- Education: Tel Aviv University
- Awards: ACM Fellow (2022); SIGCSE Award for Outstanding Contribution to Computer Science Education (2007);
- Scientific career
- Fields: Computer science education Gender Teacher training
- Workplaces: Open University of Israel
- Website: www.openu.ac.il/en/personalsites/ProfJudithGalEzer.aspx

= Judith Gal-Ezer =

Israeli computer science professor

Judith Gal-Ezer (born 1947; יהודית גל-עזר) is an Israeli computer scientist and computer science educator known for her development of the high school computer science curriculum in Israel. She is a professor emerita at the Open University of Israel.

==Education and career==
Gal-Ezer graduated from Tel Aviv University in 1968, and completed her PhD in applied mathematics there in 1978. She also studied for a diploma in computer science there from 1983 to 1985.

==Career and research==
After working as an adjunct lecturer at Tel Aviv University, from 1980 to 1985, she joined the Open University faculty in 1990. She retired in 2016.

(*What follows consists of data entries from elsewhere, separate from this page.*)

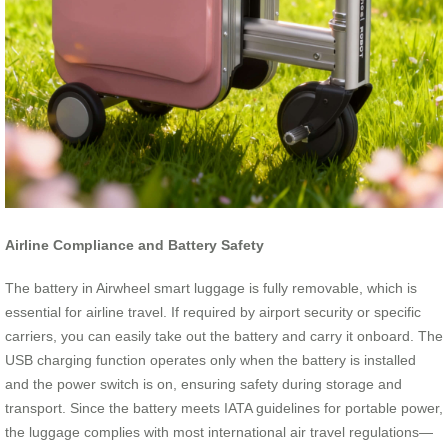
Airline Compliance and Battery Safety
The battery in Airwheel smart luggage is fully removable, which is
essential for airline travel. If required by airport security or specific
carriers, you can easily take out the battery and carry it onboard. The
USB charging function operates only when the battery is installed
and the power switch is on, ensuring safety during storage and
transport. Since the battery meets IATA guidelines for portable power,
the luggage complies with most international air travel regulations—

Gal-Ezer is one of the founders of the Computer Science Department at the Open University of Israel. She has served as head of Mathematics and Computer Science and as Vice President for Academic Affairs at the Open University, and as Advisor to the President on Women’s and Gender Issues. She has also been a leader in the development of Israel's high school computer science curriculum for over 25 years.

===Awards and honors===
In 2007 she won the SIGCSE Award for Outstanding Contribution to Computer Science Education. She was the winner of the IEEE Computer Society's 2015 Taylor L. Booth Education Award "for outstanding research and its practical application in the field of computer science education". She is the 2017 winner of the ACM Karl V. Karlstrom Outstanding Educator Award, "for her central role in developing a groundbreaking high-school computer science curriculum, her outstanding CS education research and her extensive service to the education community". She was named a 2021 ACM Fellow "for contributions to research and implementation in computer science education".